Dataset entries: Begin

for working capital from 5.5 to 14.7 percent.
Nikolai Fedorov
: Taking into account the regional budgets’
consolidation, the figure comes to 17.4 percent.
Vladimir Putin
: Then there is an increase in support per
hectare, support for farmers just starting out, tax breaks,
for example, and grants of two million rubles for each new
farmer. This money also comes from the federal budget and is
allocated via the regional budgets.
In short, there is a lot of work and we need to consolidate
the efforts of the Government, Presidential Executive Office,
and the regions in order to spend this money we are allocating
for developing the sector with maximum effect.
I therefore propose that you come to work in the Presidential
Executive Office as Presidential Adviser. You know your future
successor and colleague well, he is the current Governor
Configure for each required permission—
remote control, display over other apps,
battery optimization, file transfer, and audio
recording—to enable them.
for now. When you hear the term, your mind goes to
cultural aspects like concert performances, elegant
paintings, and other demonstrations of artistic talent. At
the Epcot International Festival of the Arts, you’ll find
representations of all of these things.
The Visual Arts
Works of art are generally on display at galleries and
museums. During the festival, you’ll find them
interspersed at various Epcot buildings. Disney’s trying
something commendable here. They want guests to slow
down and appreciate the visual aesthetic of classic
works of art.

Dataset entries: End
Dataset entries: Begin

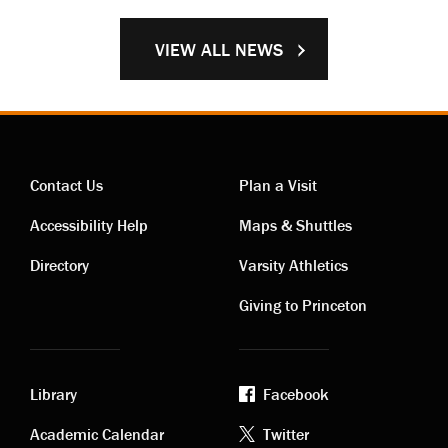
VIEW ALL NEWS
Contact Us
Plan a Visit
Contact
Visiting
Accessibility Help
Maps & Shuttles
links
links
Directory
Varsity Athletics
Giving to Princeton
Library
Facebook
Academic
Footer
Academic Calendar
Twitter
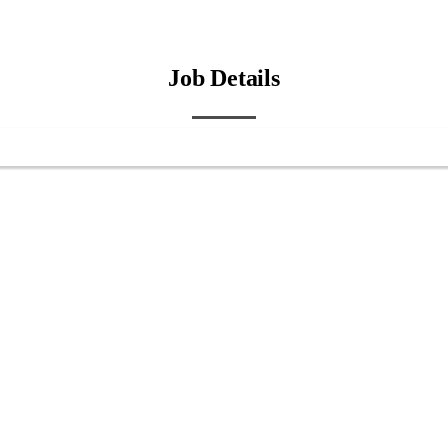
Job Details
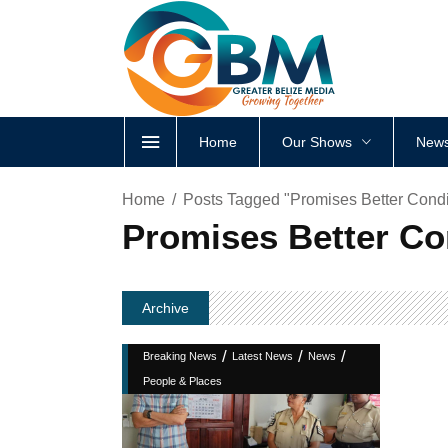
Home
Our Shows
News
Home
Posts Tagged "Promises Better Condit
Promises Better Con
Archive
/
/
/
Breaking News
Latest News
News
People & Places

Dataset entries: End

Working from the data above, extract solely the lines from the one containing "for working capital from 5.5 to 14.7 percent." through the one containing "works of art.", exactly as they appear, both included.

Written solution
for working capital from 5.5 to 14.7 percent.
Nikolai Fedorov
: Taking into account the regional budgets’
consolidation, the figure comes to 17.4 percent.
Vladimir Putin
: Then there is an increase in support per
hectare, support for farmers just starting out, tax breaks,
for example, and grants of two million rubles for each new
farmer. This money also comes from the federal budget and is
allocated via the regional budgets.
In short, there is a lot of work and we need to consolidate
the efforts of the Government, Presidential Executive Office,
and the regions in order to spend this money we are allocating
for developing the sector with maximum effect.
I therefore propose that you come to work in the Presidential
Executive Office as Presidential Adviser. You know your future
successor and colleague well, he is the current Governor
Configure for each required permission—
remote control, display over other apps,
battery optimization, file transfer, and audio
recording—to enable them.
for now. When you hear the term, your mind goes to
cultural aspects like concert performances, elegant
paintings, and other demonstrations of artistic talent. At
the Epcot International Festival of the Arts, you’ll find
representations of all of these things.
The Visual Arts
Works of art are generally on display at galleries and
museums. During the festival, you’ll find them
interspersed at various Epcot buildings. Disney’s trying
something commendable here. They want guests to slow
down and appreciate the visual aesthetic of classic
works of art.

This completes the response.